Primeiro a ultratividade. Agora o comum acordo.

31 OUT 2016
31 de Outubro de 2016

* Dr. André Bevilaqua – OAB/SC 10.472
* Dr. Jairo Leandro Luiz Rodrigues – OAB/SC 34.472

Os trabalhadores já estão sentindo na própria pele as conseqüências dos novos rumos pós impeachment, ou seja, os efeitos nefastos da “ponte para o futuro”. Na tarde de ontem (25/10/2016), em decisão monocrática, o Presidente do Tribunal Superior do Trabalho (TST), Ministro Ives Gandra Martins Filho, deferiu efeito suspensivo nos autos do Dissídio Coletivo instaurado pela Federação dos Trabalhadores nas Indústrias de Fiação e Tecelagem e Sindicatos de base, acatando pedido formulado pelo Sindicato das Indústrias Têxteis do Estado do Rio Grande do Sul contra decisão do TRT da 4ª Região(RS).

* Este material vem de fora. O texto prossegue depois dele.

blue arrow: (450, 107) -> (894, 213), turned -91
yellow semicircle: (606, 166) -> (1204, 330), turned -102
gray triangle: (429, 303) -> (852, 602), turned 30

Seguindo a tendência das últimas sentenças normativas dos Tribunais Regionais, os Desembargadores do Tribunal Gaúcho afastaram a preliminar de mutuo consentimento para o ajuizamento do dissídio coletivo. No mérito, concederam reajuste salarial com base no INPC, fixaram piso salarial para a categoria, alteraram a data-base além de autorizarem as entidades laborais suscitantes a efetuarem os descontos da contribuição assistencial de todos os empregados, sindicalizados ou não.

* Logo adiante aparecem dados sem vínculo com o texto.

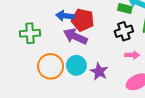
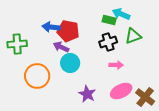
purple arrow: (75, 36) -> (61, 47), size x0.7
cyan circle: (76, 65) -> (70, 63), moved
purple star: (99, 72) -> (87, 94), moved

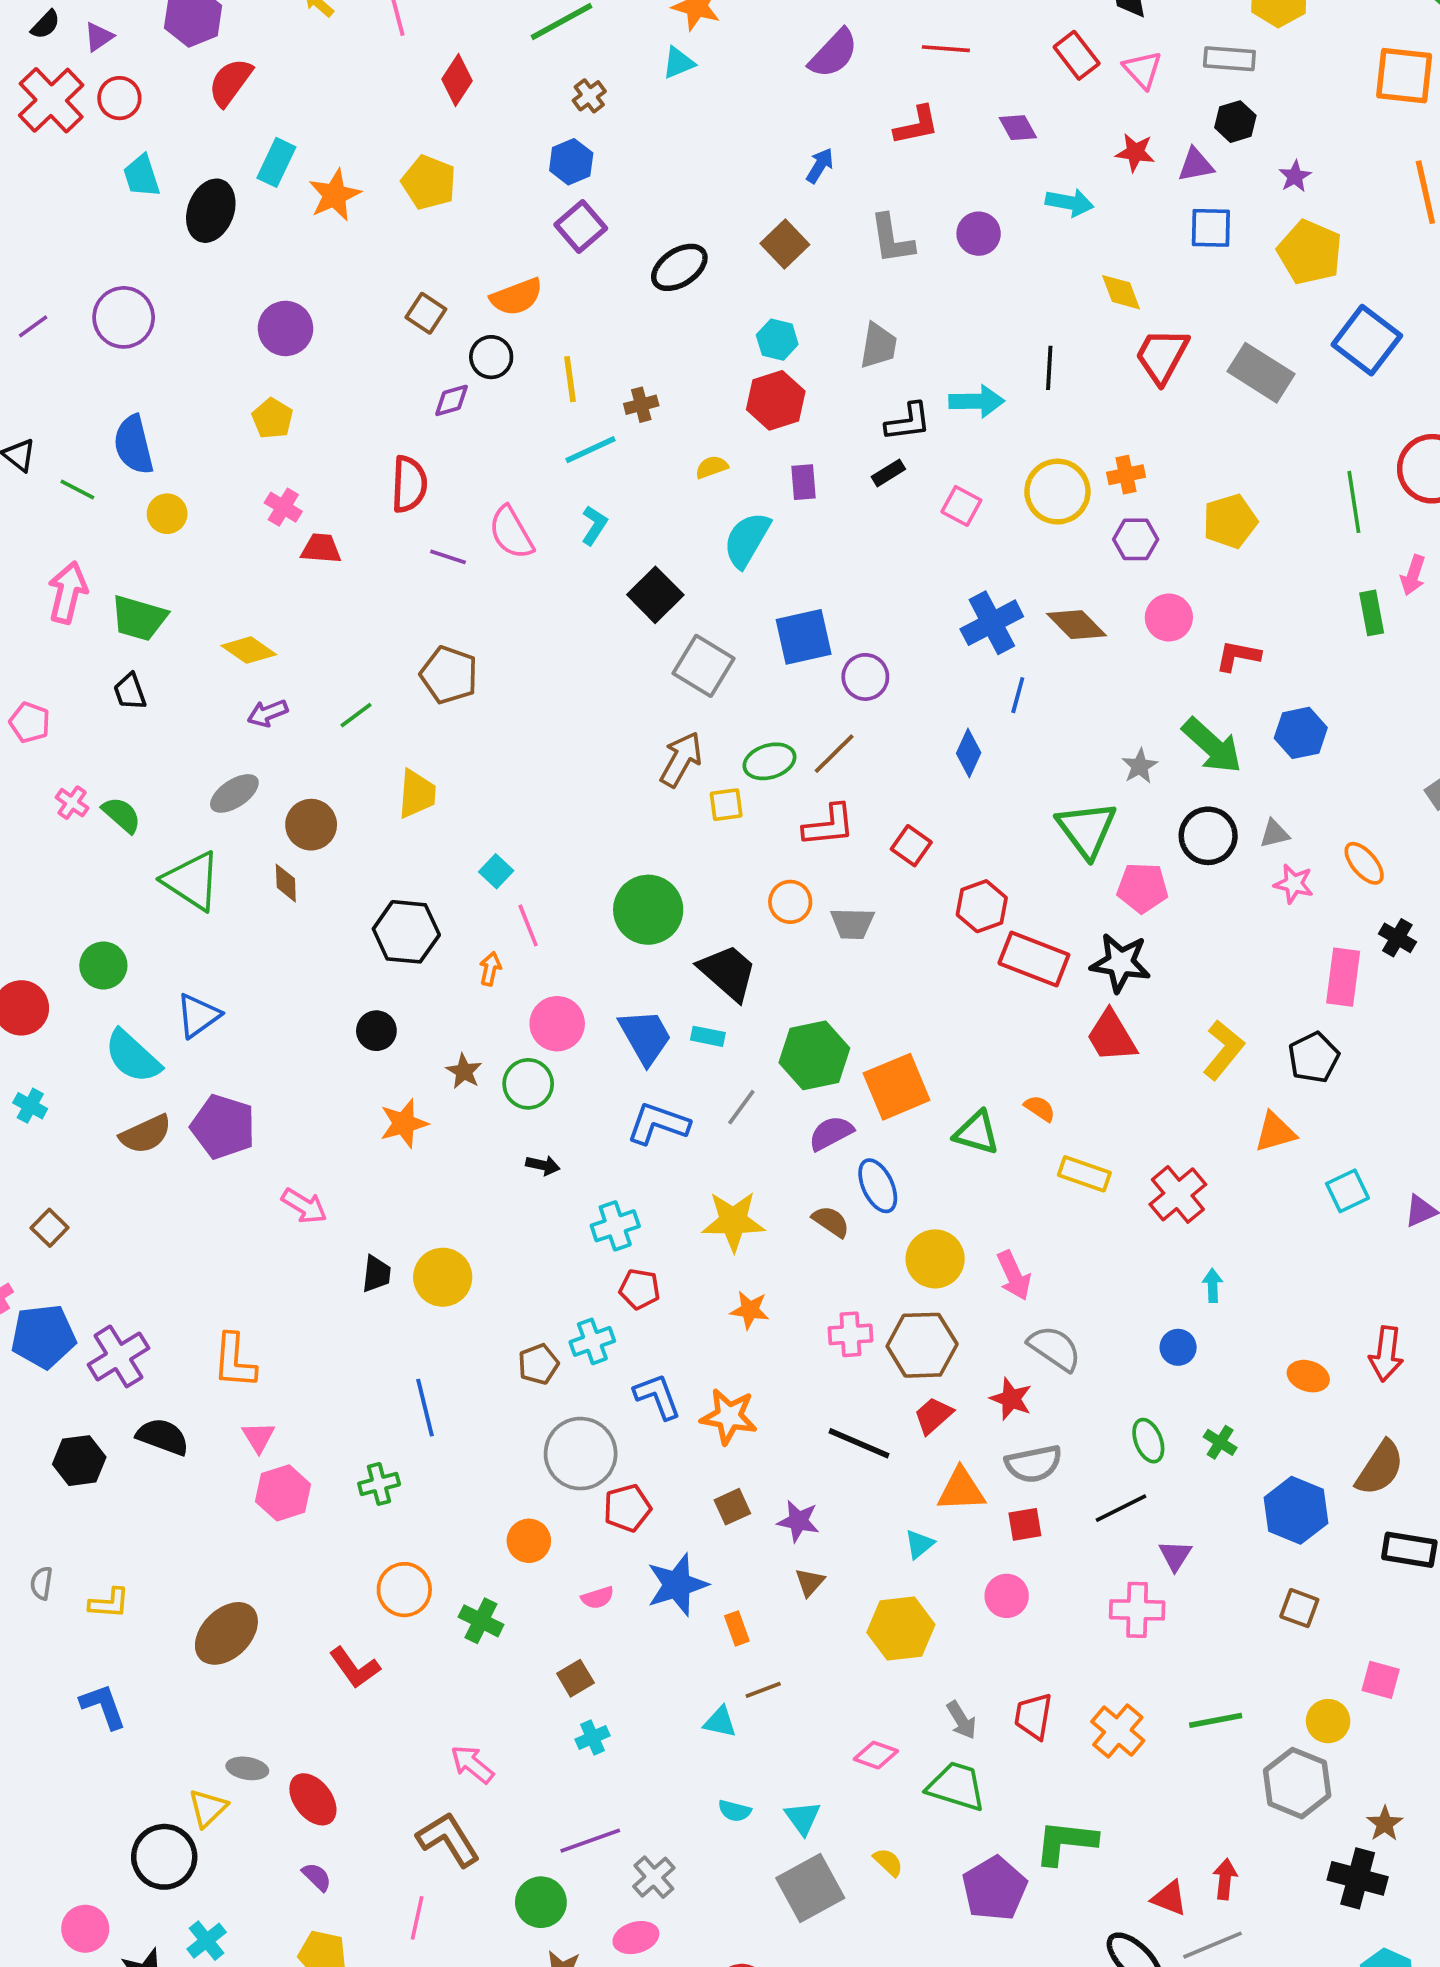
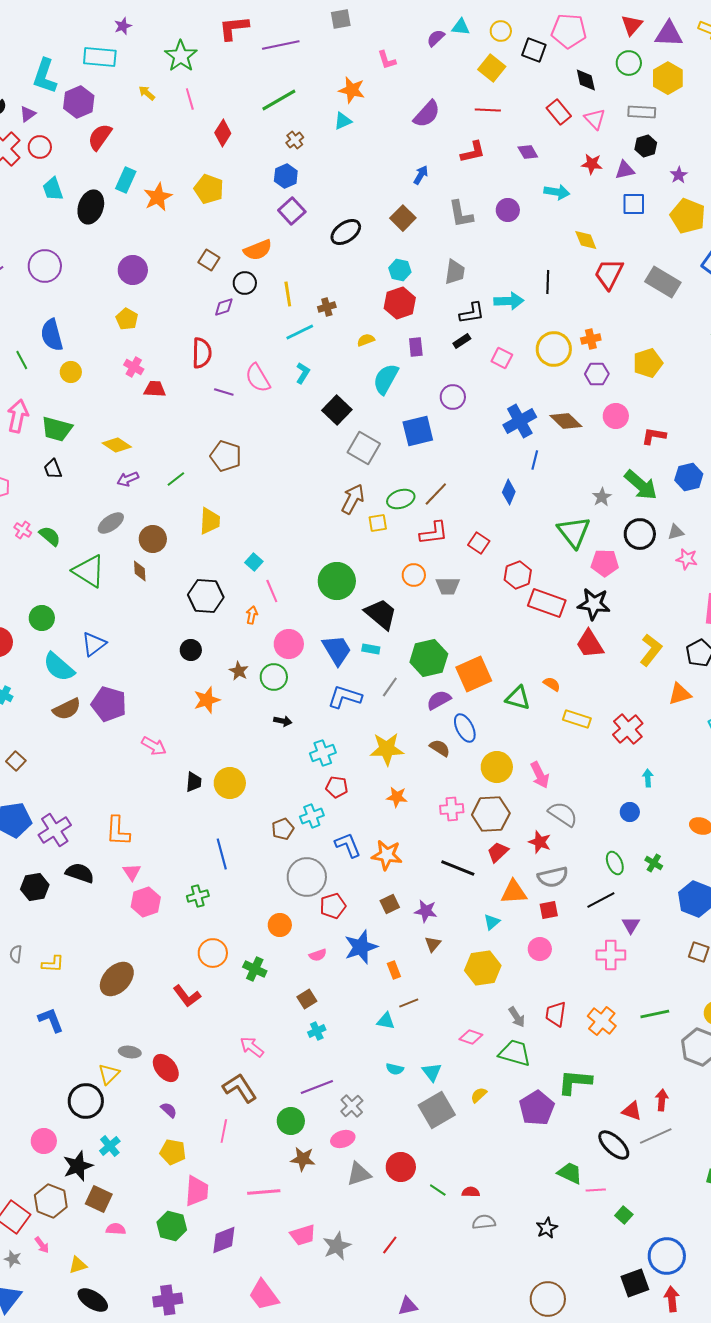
green line: (77, 490) -> (22, 360), turned 36
purple circle: (865, 677) -> (453, 397), moved
yellow semicircle: (888, 1862) -> (479, 1095), turned -84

Irresignado com a decisão, o sindicato patronal interpôs recurso ao TST requerendo, preliminarmente, a suspensão dos efeitos da decisão do Tribunal da 4ª Região. O Tribunal Superior, em decisão monocrática do Presidente Min. Ives Gandra Filho, acatou o pleito, concedendo ao Recurso duplo efeito, suspendendo de pronto a decisão do Tribunal Regional por ausência de “pressuposto válido e regular do processo”, no caso, descumprimento da exigência de comum acordo para ajuizamento de dissídio coletivo, prevista no artigo 114, parágrafo segundo da Constituição Federal. Observa-se que referida matéria foi reconhecida como de repercussão geral e está aguardando manifestação do STF, desde agosto de 2015.

Referida decisão complementa o pacote de maldades e a influência direta do Judiciário na política econômica proposta pelo Executivo, que pode ser aferida na esdrúxula e ofensiva decisão liminar do Ministro Gilmar Mendes (STF), que suspendeu os efeitos da súmula 277 do TST – aplicação do princípio da ultratividade da norma coletiva e a não incorporação das conquistas dos trabalhadores previstas nos instrumentos coletivos nos contratos individuais dos trabalhadores.

A junção das duas decisões liminares e monocráticas engessaram o Poder Normativo da Justiça do Trabalho, pondo em cheque um dos pilares de proteção dos trabalhadores, abrindo campo para a flexibilização e precarização dos direitos e conquistas a duras penas obtidas nas lutas laborais e sociais. Os outros dois ingredientes da receitas de usurpação de direitos dos trabalhadores residem em matérias recorrentes nas rodas de debates legislativos, judiciais e sindicais, nas propostas de terceirização irrestrita dos contratos de trabalho e na prevalência do negociado sobre o legislado.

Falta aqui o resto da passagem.